LICATA – Ogni tanto, nel nostro territorio, c’è chi alza la testa. Questa volta è toccato a Sebastiana “Anna” Bulone, licatese doc, che ha deciso di trasformare la rassegnazione in azione concreta.

La sua denuncia parte da un racconto che è il ritratto di una Sicilia ferita: radici salde, figli costretti a partire, il mare e le colline sostituite dal cemento, e soprattutto una sete antica che da decenni piega la comunità. “Là dove c’era l’erba c’è una città” – cita Celentano – ma l’acqua, quella potabile, resta un miraggio.

A Licata, l’emergenza idrica ha raggiunto livelli drammatici: turni di erogazione che in alcuni quartieri sfiorano i trenta giorni, autobotti private che consegnano acqua salmastra a prezzi esorbitanti, cittadini trattati come se chiedessero un favore e non un diritto.

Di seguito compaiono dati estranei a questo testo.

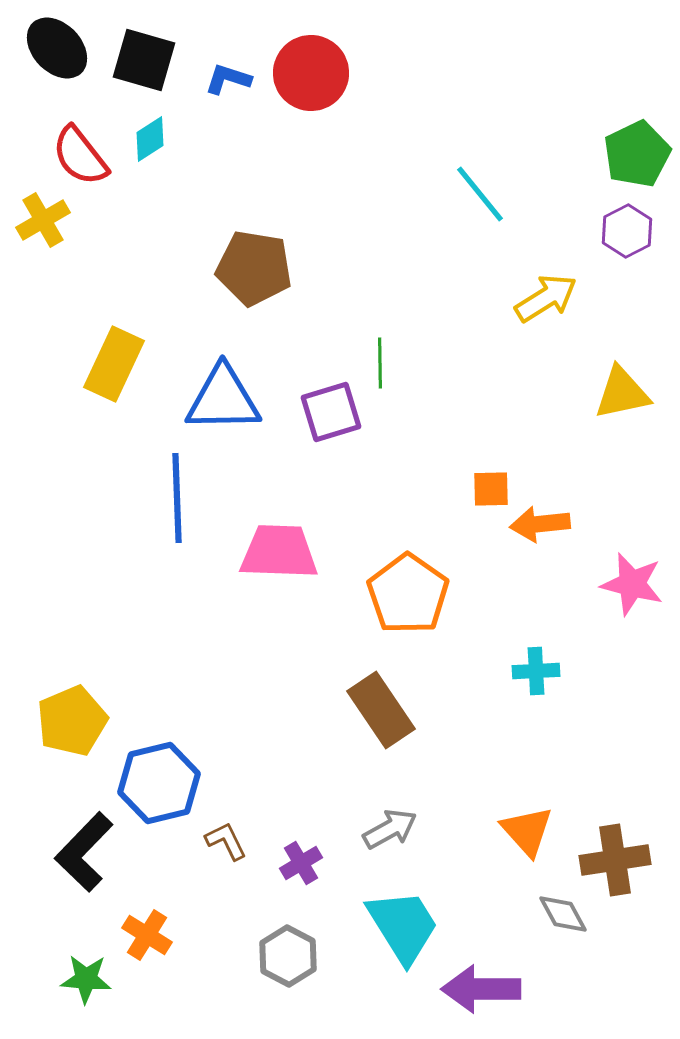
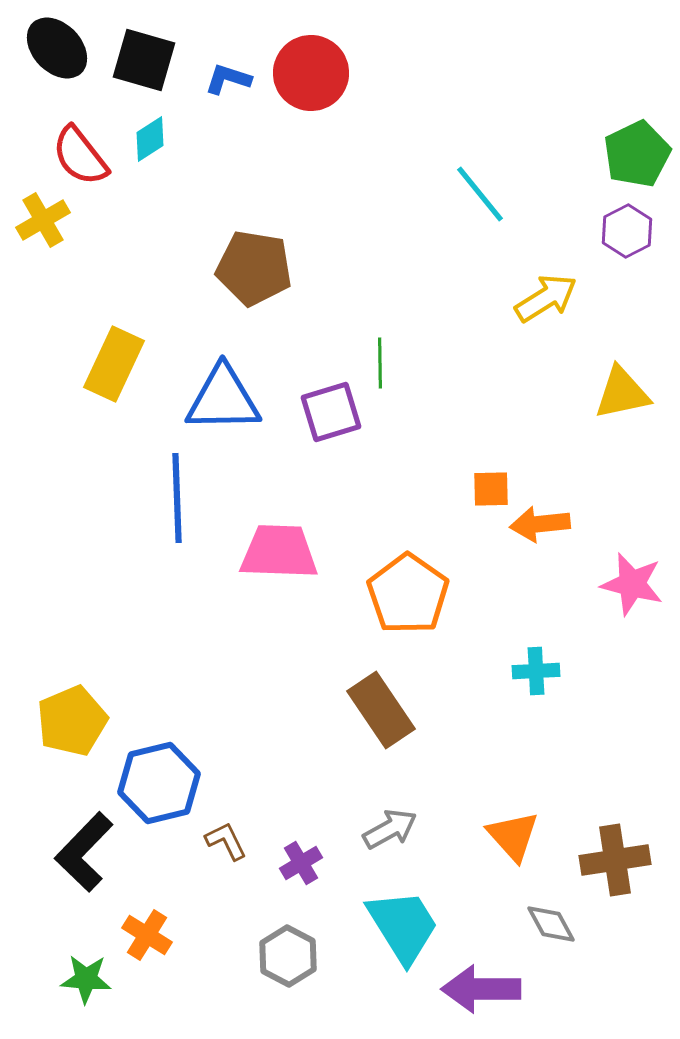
orange triangle: moved 14 px left, 5 px down
gray diamond: moved 12 px left, 10 px down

L’11 agosto, Anna ha presentato un esposto ai Carabinieri contro il sindaco e l’AICA, accusandoli di interruzione di pubblico servizio, omissione di atti d’ufficio e violazioni connesse alla tutela della salute pubblica. Nel mirino non solo la gestione idrica, ma anche l’indifferenza istituzionale, le priorità distorte tra feste e sagre, e l’abbandono delle fasce più fragili.

Con amara ironia, Anna riconosce che forse i fogli della sua denuncia faranno la fine di altre segnalazioni rimaste lettera morta, come quella per la scomparsa del loculo dei nonni. Ma, stavolta, la sua voce rompe il silenzio di una città che troppo spesso si è piegata alla logica del “tirare a campare”.

Un gesto che, al di là dell’esito giudiziario, manda un messaggio chiaro: la rassegnazione non è obbligatoria.